If you read the file, split records on
\n and fields on
| then rewrite as a properly formatted csv it works just fine. (Save that it has fubar termination, but that is ok).
Python 3.9.4 (tags/v3.9.4:1f2e308, Apr 6 2021, 13:40:21) [MSC v.1928 64 bit (AMD64)] on win32 Type "help", "copyright", "credits" or "license" for more information. >>> import csv >>> f = open('en.dat', 'r') >>> data = f.read().split('\n') >>> f.close() >>> data = [row.split('|') for row in data] >>> f = open('en.csv', 'w') >>> c = csv.writer(f) >>> c.writerows(data) >>> f.close() >>> quit()
If you want to do it row-by-each rather than processing the whole file in RAM at once the following should do that:
>>> import csv >>> fi = open('en.dat', 'r') >>> fo = open('en.csv', 'w') >>> c = csv.writer(fo) >>> c.writerows(row.strip('\n').split('|') for row in fi) >>> fi.close() >>> fo.close()

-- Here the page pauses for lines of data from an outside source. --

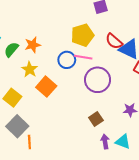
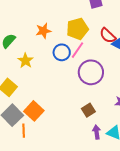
orange star: (33, 45) -> (43, 31), moved
pink line: (83, 57) -> (78, 50), turned -66
orange square: (46, 87) -> (34, 111), moved

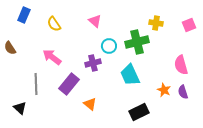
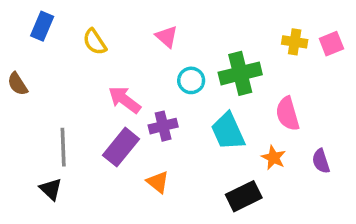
yellow cross: (156, 23) -> (295, 42), moved
pink arrow: (52, 57) -> (125, 100), moved
purple cross: (93, 63) -> (163, 126), moved
pink semicircle: (181, 65) -> (288, 114), moved
orange star: (164, 90) -> (274, 158), moved
black triangle: (20, 108) -> (51, 189), moved

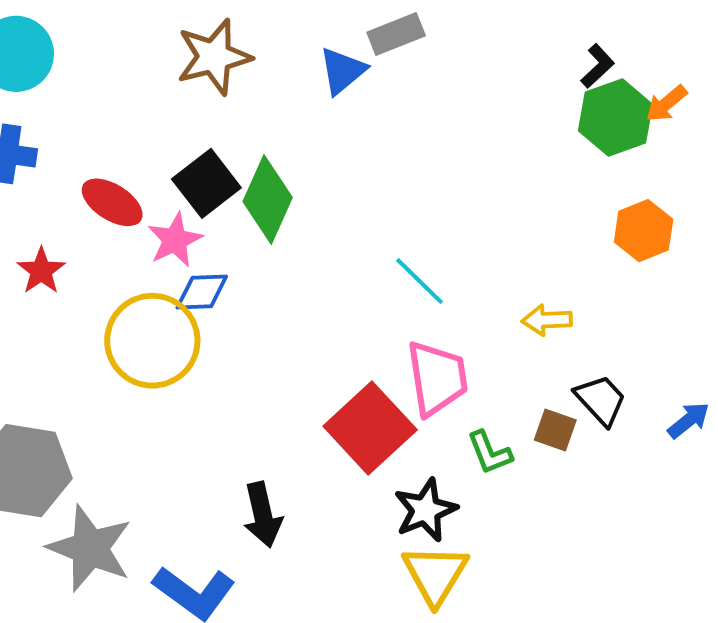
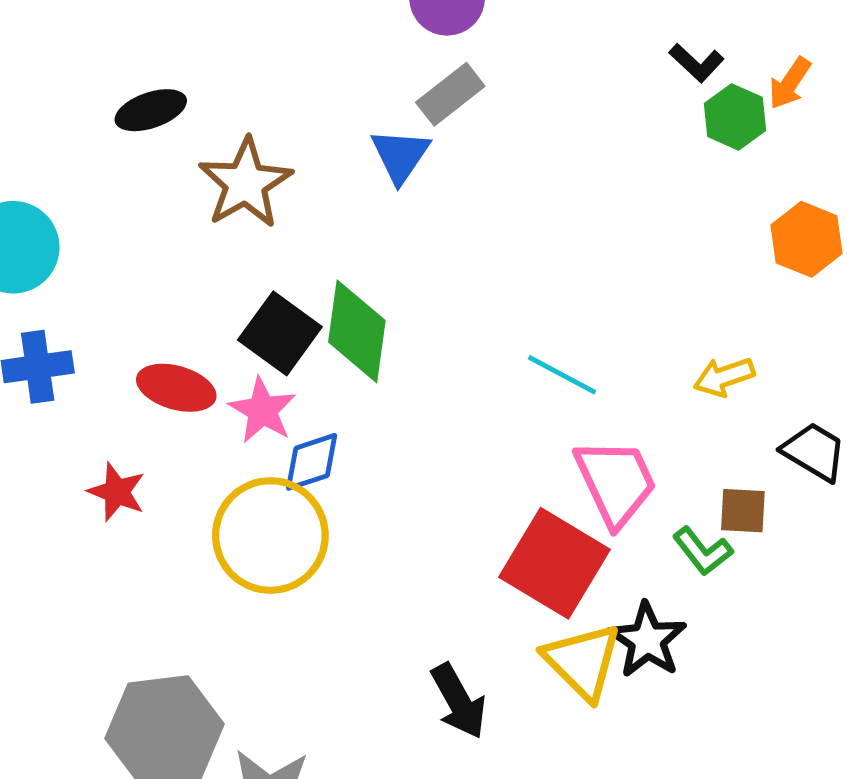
black L-shape: (598, 66) -> (697, 63), turned 102
green hexagon: (615, 118) -> (735, 117), size x0.7
brown square: (555, 430) -> (743, 511), moved
yellow triangle: (435, 574) -> (583, 661), moved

(7) By Stephan Beal (stephan) on 2021-05-06 06:13:17 in reply to 3.2 [link] [source]
I think you would need to find some way to make these global changes to the file before you proceed.
Any decent stream editor (sed or perl) can do that. Here's a line of sed which fully quotes all of the records, double-quoting any existing quote characters:
$ sed -e 's/\r//g' -e 's/"/""/g' -e 's/|/","/g' -e 's/^/"/g' -e 's/$/"/' < EN.dat > _en.dat $ grep 'SCHURMAN SR' _en.dat "EN","261932","","","K7SAS","L","L00171357","SCHURMAN SR, ROBERT W","ROBERT","W","SCHURMAN","SR","","","","1175 1/2 ""D"" ST","BAKER CITY","OR","97814"," ","","000","0002101574","I","","","","","","" ...
\r removal is needed with GNU sed, else it apparently doesn't recognize
\r\n as the end-of-line for purposes of the
(Ach - it looks like Warren has responded while i was writing this, but i'll go ahead and post it for completeness's sake.)
(14) By Kyle (kylekrieg) on 2021-05-06 16:00:16 in reply to 7 [link] [source]
I think this is the ticket! This worked!